Jennifer Doudna (UC Berkeley Professor) – RNA-Programmed Genome Defense and Editing by CRISPR/Cas Systems | UC Davis (Jan 2014)


Chapters

00:00:00 CRISPR Biology: RNA Molecules and Their Role in Genetic Expression
00:03:54 CRISPR-Cas Systems: A Molecular Mechanism for Bacterial Immunity
00:12:29 Structural Basis for DNA Targeting and Nuclease Activation in Type 1 CRISPR-Cas
00:25:30 Cas9: A Dual RNA-guided, Double-stranded DNA Cleaving Enzyme
00:29:08 CRISPR-Cas9: Development and Applications in Genome Engineering
00:37:39 Visualizing Cas9 Localization and Binding Dynamics on DNA
00:40:24 Cas9 Protein: Tight Binding to Cleaved DNA Ends
00:44:21 Mechanism of Target Recognition by Cas9
00:49:34 Understanding Cas9's Mechanism: Structural and Experimental Insights
00:51:40 Structural Insights into Cas9 Assembly and Function
00:57:03 Cas9 Protein Structure and Implications for Therapeutic Use
01:00:32 Targeting Properties of Cas9
01:02:33 Structural Basis of CRISPR-Cas9 System

Abstract

Revolutionizing Genome Editing: The CRISPR-Cas9 Breakthrough

In the rapidly evolving field of genetic engineering, one discovery stands out as a game-changer: the CRISPR-Cas9 system. Jennifer Doudna’s pioneering research has not only unveiled the intricate mechanisms of RNA but also revolutionized our approach to genome editing. This article delves into the journey of CRISPR-Cas9, from its roots in bacterial immune systems to its transformative role in modern science.

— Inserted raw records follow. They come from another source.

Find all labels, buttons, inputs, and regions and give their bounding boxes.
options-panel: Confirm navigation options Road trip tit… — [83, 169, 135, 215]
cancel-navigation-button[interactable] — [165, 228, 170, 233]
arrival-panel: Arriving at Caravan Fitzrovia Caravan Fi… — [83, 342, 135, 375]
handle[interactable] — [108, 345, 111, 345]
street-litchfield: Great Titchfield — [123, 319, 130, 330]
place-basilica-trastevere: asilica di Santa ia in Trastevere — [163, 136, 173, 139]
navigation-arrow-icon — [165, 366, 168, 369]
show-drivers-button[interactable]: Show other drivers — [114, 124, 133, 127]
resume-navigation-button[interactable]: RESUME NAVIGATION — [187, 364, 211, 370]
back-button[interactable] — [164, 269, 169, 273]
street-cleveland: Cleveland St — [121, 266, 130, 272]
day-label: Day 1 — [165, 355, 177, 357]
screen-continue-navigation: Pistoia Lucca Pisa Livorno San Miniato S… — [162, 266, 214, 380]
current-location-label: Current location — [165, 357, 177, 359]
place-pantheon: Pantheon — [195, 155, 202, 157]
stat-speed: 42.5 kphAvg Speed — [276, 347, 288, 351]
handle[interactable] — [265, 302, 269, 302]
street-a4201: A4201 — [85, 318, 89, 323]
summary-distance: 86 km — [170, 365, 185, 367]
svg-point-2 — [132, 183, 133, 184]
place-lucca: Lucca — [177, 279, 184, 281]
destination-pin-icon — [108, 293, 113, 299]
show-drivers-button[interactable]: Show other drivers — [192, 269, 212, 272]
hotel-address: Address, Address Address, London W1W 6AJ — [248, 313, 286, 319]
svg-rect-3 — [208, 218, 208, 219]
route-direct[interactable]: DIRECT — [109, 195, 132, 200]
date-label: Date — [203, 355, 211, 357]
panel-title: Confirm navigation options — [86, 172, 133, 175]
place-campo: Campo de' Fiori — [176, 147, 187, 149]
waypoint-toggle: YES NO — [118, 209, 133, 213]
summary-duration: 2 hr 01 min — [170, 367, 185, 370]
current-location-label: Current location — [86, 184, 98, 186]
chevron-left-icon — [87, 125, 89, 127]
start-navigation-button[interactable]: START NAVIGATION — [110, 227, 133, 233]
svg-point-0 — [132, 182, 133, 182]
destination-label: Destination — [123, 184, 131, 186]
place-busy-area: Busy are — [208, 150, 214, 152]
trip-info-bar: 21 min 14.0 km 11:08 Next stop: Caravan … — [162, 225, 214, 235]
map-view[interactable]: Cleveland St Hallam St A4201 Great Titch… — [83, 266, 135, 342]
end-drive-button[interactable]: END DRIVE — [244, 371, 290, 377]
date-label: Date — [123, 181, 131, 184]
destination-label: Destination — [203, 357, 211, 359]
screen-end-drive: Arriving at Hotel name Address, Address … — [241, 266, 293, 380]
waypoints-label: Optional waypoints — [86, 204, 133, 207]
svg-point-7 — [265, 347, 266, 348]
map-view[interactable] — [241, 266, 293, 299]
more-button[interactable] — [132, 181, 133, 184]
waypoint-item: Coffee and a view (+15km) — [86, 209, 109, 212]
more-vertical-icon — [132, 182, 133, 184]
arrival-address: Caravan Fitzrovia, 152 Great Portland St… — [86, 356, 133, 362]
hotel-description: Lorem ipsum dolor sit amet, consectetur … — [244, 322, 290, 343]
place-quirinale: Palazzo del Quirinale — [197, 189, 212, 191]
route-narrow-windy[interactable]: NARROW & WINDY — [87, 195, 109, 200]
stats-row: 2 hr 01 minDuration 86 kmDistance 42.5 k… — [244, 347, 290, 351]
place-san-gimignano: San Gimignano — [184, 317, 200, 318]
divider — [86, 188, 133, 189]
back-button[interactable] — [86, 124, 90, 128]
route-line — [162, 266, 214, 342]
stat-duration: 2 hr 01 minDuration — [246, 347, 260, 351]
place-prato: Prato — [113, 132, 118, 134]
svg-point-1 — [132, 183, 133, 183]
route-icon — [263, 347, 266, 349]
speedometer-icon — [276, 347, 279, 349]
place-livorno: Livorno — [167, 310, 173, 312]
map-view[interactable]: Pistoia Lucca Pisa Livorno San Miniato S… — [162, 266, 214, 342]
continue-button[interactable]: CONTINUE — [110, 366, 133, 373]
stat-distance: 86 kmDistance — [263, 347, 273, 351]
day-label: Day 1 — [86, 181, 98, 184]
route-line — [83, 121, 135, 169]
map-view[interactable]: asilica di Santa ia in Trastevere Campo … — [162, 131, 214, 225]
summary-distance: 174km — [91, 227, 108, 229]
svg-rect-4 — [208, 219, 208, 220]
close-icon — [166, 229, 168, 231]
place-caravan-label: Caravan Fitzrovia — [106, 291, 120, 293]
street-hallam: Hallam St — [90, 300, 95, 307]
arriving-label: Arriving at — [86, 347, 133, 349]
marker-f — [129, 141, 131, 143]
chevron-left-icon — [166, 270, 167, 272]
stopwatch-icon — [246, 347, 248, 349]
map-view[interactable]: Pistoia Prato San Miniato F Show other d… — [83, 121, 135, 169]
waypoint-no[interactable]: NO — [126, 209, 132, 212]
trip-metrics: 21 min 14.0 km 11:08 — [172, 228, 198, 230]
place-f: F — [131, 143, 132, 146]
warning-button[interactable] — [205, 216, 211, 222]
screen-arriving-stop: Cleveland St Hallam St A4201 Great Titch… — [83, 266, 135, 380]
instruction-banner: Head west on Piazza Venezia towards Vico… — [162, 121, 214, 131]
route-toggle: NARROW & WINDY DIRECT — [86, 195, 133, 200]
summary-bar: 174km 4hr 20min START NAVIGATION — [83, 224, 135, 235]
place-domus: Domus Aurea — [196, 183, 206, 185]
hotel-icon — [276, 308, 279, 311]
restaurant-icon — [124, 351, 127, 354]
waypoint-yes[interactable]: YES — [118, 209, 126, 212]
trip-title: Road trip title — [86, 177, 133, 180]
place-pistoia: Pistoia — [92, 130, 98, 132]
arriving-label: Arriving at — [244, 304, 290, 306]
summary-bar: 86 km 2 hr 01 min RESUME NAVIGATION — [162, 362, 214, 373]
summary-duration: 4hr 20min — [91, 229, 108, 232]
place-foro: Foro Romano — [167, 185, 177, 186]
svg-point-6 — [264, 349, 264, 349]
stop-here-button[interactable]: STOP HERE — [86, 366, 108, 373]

Jennifer Doudna’s Journey into RNA Research

Jennifer Doudna, a name now synonymous with groundbreaking RNA research, began her journey at Harvard, exploring RNA structure. Her work on group one self-splicing ribozymes at Colorado set the stage for understanding complex RNA structures. At UC Berkeley, Doudna shifted her focus to viral RNAs and micro RNAs, leading her to the RNAi pathway. Her desire to obtain high-resolution structures of RNA molecules led her to establish her own lab, where she successfully crystallized the group one P4, P6 intron, paving the way for further exploration of complex RNA structures. This breakthrough earned her recognition and honors, including election into the National Academy of Sciences before the age of 40.

The Groundbreaking Work on RNA Structures

Doudna’s seminal achievement was obtaining a high-resolution structure of the group one P4, P6 intron. This breakthrough was a cornerstone in studying complex RNA structures and laid the groundwork for future discoveries in RNA-based mechanisms.

CRISPR: A Bacterial Immune System Unraveled

In 1987, a highly repetitive sequence was noticed in bacterial DNA, but its significance was unknown. Around 2005, three papers revealed the presence of CRISPR loci (Clustered Regularly Interspaced Short Palindromic Repeats) in bacterial chromosomes, with unique sequences between repeat sequences. The unique sequences were found to correspond to sequences found in bacteriophage that could infect those bacteria. CRISPR loci are involved in a bacterial immune system that defends against phage infections and plasmid transformation. Foreign DNA is detected and small bits are excised and inserted into one end of the CRISPR locus. The CRISPR locus is transcribed into RNA, processed into smaller RNA units, and assembled into complexes capable of recognizing and destroying foreign DNA.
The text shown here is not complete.